I shivered, remembering what the salesman, Chan Yew Cheung, had said when I’d danced with him—about witchcraft, and how a body must be buried in its original form to rest in peace.

“Here we go,” said Shin, reading from a file. “Finger, left ring, Indian male laborer infected with parasite. Preserved in formaldehyde.”

I combed through the shelves of specimens. Almost everything had been unpacked, and I still hadn’t seen any actual jars of severed fingers.

“Another one—right forefinger from a double-jointed female contortionist.”

“Not here, either,” I announced.

In fact, despite records indicating at least twelve amputated digits in the hospital collection, we could not locate a single one.

“How’s that possible?” I pored over the ledger again. People made jokes about doctors’ handwriting but in this case it was no laughing matter. Dr. Merton’s scrawl was a conga line of ants, the hasty loops of someone who didn’t care if it never got transcribed.

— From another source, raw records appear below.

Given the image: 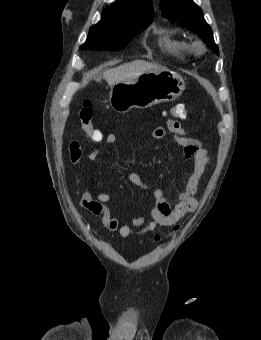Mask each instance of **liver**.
I'll return each mask as SVG.
<instances>
[{
  "mask_svg": "<svg viewBox=\"0 0 261 340\" xmlns=\"http://www.w3.org/2000/svg\"><path fill=\"white\" fill-rule=\"evenodd\" d=\"M162 70L165 69L153 63L144 60H135L105 71L103 73V77L107 81L108 85L112 87L119 82L133 79L142 73Z\"/></svg>",
  "mask_w": 261,
  "mask_h": 340,
  "instance_id": "liver-1",
  "label": "liver"
}]
</instances>
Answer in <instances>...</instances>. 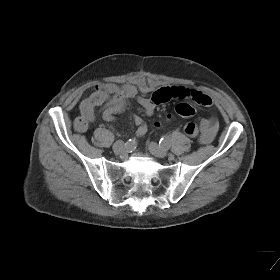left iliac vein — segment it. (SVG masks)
Returning <instances> with one entry per match:
<instances>
[{"label": "left iliac vein", "instance_id": "4c4485c4", "mask_svg": "<svg viewBox=\"0 0 280 280\" xmlns=\"http://www.w3.org/2000/svg\"><path fill=\"white\" fill-rule=\"evenodd\" d=\"M148 148L152 155L159 157V158H163L168 154L166 148H164L154 142H151L149 144Z\"/></svg>", "mask_w": 280, "mask_h": 280}]
</instances>
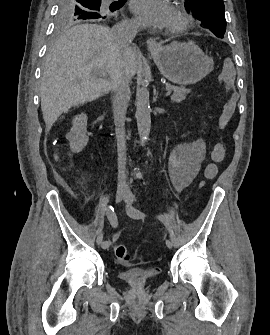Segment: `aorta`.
<instances>
[{"instance_id":"obj_1","label":"aorta","mask_w":270,"mask_h":335,"mask_svg":"<svg viewBox=\"0 0 270 335\" xmlns=\"http://www.w3.org/2000/svg\"><path fill=\"white\" fill-rule=\"evenodd\" d=\"M136 120L142 146H145L151 130L150 102L146 78H139L136 92Z\"/></svg>"}]
</instances>
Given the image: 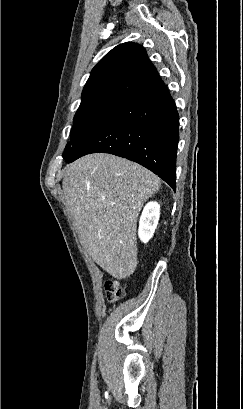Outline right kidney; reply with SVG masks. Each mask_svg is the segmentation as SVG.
<instances>
[{
    "mask_svg": "<svg viewBox=\"0 0 243 409\" xmlns=\"http://www.w3.org/2000/svg\"><path fill=\"white\" fill-rule=\"evenodd\" d=\"M160 216V205L155 202H148L144 207L140 221H139V229L138 235L142 242H148L158 225Z\"/></svg>",
    "mask_w": 243,
    "mask_h": 409,
    "instance_id": "ca27d5eb",
    "label": "right kidney"
}]
</instances>
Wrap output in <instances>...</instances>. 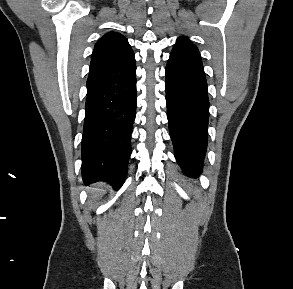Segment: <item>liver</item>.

“Anything else missing besides fingers?”

“I checked. So far nothing else is missing.” I waved the ledger triumphantly at him from where I perched on a cardboard box, amid a sea of papers.

“Still so competitive,” he complained. “I thought of it first.”

“No, you didn’t.” I turned back to the file.

“Spider. On your hair.”

I froze, eyes closed while Shin removed it. In the past, he’d have flicked it off, stinging my forehead smartly. Now, he handled it delicately and impersonally, like a stranger.

“It’s really disappointing how you don’t scream about things like this,” he murmured.

“Why should I?” I opened my eyes.

Shin’s face, that familiar set of planes that made up his nose and cheekbones, was so close that I could reach out and touch it. What made someone good-looking? Was it the symmetry of features, or the sharp shadows of his brows and lashes, the mobile curl of his mouth? In the very center of his eyes, so much darker than mine, I could see a tiny light, a gleam that sparked. Then it winked out and I was falling, drawn into a tunnel. Images flickered. Railway tracks submerged underwater. A ticket to nowhere. Fish swimming in a mirror. Somewhere, a midnight shape stirred, shadow rising from the depths of a river. The air thickened, a clot in my lungs. I gasped. Toppled forward.